Je wilt van je flitsverklikker niet weten dat je 200 meter geleden met een te hoge snelheid een flitser bent gepasseerd. Die flitsmelding wil je ruim van te voren krijgen, zodat je je snelheid kunt minderen indien nodig.
In de financiële administratie is dat niet anders. Medewerkers moeten op tijd de juiste informatie krijgen zodat ze beslissingen kunnen nemen die het belang van de cliënt dienen en financieel verantwoord zijn,
Zorgmedewerkers krijgen steeds meer met financiën te maken. In het AWBZ-tijdperk waren er standaard budgetten. Nu, met de Wmo en Wlz verandert dat. Er zijn diverse financiers van de zorg en iedereen verlangt verantwoordingsinformatie. Van aanbod- naar vraaggerichte zorg vergt ook financieel inzicht van zorgmedewerkers. De wensen van de cliënt achterhalen kan gewoon tijdens een gesprek. Die leg je vast in het ECD. Maar de beantwoording van de vraag of die wensen betaalbaar zijn, dat moet de zorgmedewerker ook kunnen afwegen. Hoe maak ik de afweging of dat wel of niet kan? Die afweging ligt bij SOVAK, waar ik werkzaam ben, nu nog vaak bij de leidinggevende maar we willen die verschuiven richting de zorgmedewerkers.
Financiële component
Want als je als zorgmedewerker wilt kunnen reageren op individuele vragen, dan moet je ook de financiële component in je antwoord meenemen. Je wilt dan niet hele tijd terug naar iemand die daarover een beslissing moet nemen. Overigens vind ik niet dat we toe moeten een individueel rekenmodel. Dat kan ook niet want als een zorgverlener de ene dag gaat wandelen met twee cliënten en de volgende dag met zes, is die wandeling dan ineens duurder? Dat moeten we niet willen. We kunnen wel kijken naar wat financieel mogelijk is wel over een periode. Wij hebben acht zorgzwaartepakketten in onze branche maar veel meer typen cliënten. Die hebben de ene week een grotere zorgbehoefte dan de andere. Dan moet je niet per cliënt per dag gaan sturen maar over een iets langere periode. Dat is realistischer.
Vooruitkijken is belangrijk, maar niet te ver, want we willen kort cyclisch sturen. Als er bijvoorbeeld de komende maand weinig verandert, dan wil ik zien wat er gepland staat aan zorg door welke medewerkers om ook ‘what if scenario’s’ kunnen maken over de kosten. Achteruit kijken heeft als groot nadeel dat je enkel kunt verklaren waarom iets is gebeurd en bijsturen is niet mogelijk.
Begroting
Daarom ben ik ook geen voorstander van begroten. Je maakt namelijk jaarlijks een inschatting van de toekomst. We moeten sturen op wat we begroot hebben overboord zetten. Als je drie maanden goed vooruit kunt kijken, heb je geen begroting nodig. De inschatting van de toekomst is dan je uitgangspunt en je blijft continu vanuit de toekomst kijken. Vragen zaken om bijsturing? Dan kan je bijtijds de juiste maatregelen nemen. Van de begroting die ik nu opstel, weet ik pas in november volgend jaar of ik die gefinancierd ga krijgen.

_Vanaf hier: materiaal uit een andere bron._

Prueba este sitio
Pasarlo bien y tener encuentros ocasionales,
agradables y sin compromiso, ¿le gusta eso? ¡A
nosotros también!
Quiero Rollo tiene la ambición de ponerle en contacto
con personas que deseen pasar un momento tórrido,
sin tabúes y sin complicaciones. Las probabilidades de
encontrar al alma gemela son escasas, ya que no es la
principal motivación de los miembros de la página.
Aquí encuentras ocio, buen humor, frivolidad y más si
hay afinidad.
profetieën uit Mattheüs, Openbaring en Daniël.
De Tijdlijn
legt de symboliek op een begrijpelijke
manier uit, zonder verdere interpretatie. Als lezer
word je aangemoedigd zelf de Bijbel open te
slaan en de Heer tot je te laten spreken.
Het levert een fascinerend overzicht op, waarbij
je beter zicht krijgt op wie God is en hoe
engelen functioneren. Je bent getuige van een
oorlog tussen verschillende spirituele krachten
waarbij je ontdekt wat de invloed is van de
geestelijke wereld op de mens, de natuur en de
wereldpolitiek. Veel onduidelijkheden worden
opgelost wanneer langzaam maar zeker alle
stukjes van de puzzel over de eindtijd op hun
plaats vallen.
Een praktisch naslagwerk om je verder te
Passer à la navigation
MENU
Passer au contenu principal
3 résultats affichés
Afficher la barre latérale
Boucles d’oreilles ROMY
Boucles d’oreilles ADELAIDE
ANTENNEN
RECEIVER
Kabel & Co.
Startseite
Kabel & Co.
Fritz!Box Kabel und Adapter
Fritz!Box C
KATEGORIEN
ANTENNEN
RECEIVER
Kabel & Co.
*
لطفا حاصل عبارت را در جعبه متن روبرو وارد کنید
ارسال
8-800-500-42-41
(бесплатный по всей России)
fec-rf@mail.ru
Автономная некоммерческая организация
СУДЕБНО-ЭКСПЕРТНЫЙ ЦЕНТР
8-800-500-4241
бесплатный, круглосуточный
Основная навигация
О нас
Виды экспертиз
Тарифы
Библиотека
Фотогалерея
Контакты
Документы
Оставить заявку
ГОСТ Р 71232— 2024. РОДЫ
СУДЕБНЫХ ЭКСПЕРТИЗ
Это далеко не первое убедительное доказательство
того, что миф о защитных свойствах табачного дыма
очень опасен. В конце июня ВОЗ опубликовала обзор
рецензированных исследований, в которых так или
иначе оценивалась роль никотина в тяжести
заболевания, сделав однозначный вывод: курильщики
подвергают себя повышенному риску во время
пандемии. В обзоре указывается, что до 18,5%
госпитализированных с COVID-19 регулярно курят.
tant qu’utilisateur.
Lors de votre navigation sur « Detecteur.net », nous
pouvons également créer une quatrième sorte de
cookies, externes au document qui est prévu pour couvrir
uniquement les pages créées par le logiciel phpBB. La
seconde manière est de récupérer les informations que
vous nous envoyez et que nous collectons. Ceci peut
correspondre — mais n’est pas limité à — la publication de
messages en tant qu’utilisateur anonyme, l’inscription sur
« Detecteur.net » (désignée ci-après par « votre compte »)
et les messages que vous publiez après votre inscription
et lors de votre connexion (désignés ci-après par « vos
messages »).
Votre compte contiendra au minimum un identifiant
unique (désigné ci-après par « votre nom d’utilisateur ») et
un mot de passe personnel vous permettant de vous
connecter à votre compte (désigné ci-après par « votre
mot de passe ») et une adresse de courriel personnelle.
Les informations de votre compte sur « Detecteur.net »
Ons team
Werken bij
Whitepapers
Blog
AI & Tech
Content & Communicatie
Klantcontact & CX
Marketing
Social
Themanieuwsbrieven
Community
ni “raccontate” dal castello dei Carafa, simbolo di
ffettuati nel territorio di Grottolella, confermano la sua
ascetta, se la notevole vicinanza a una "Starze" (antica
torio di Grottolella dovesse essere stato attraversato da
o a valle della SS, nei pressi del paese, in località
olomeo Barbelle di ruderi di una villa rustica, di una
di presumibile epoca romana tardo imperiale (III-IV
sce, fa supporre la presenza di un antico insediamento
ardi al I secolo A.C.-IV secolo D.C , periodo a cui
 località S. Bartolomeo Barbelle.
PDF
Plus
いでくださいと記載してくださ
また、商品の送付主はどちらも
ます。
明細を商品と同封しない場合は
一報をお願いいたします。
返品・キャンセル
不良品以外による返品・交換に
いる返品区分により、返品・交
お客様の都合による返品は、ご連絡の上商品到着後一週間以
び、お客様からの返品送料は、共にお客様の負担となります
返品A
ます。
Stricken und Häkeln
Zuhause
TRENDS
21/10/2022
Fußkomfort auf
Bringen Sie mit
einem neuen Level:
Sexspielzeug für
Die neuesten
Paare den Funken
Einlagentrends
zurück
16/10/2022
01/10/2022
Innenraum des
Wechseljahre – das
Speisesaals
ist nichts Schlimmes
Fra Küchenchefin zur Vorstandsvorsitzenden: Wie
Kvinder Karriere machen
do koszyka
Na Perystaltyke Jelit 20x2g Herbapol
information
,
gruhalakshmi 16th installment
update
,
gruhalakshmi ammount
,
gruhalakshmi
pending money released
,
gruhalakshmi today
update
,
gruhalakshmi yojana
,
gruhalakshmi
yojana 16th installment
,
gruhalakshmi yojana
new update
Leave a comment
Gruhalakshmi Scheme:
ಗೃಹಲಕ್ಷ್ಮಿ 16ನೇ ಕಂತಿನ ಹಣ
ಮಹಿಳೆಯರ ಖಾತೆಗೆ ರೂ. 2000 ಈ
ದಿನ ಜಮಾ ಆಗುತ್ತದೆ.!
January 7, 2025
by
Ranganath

Dat is geen goede zaak, noch voor ons als zorgaanbieder, noch voor de gemeenten, noch voor de cliënt.
In het bedrijfsleven is financieel vooruitkijken standaard. Daar moeten we als zorgorganisatie ook naar toe. Dat maakt ons klantgerichter want we moeten sneller reageren op veranderingen. Dus niet meer zeggen dat bepaalde zaken niet kunnen omdat ze pas in de begroting van volgend jaar zijn opgenomen maar kijken wat nu nodig en mogelijk is. De uitvoerder moet maximaal ondersteund worden in zijn taken. Dat betekent direct inzicht in de financiën van de zorg van een cliënt zodat de zorgverlener wendbaar is en beter in staat is om de juiste beslissingen te nemen die ook financieel verantwoord zijn. Daar willen we bij SOVAK naartoe. Er zijn nog wel wat technische uitdagingen maar daar komen we wel uit.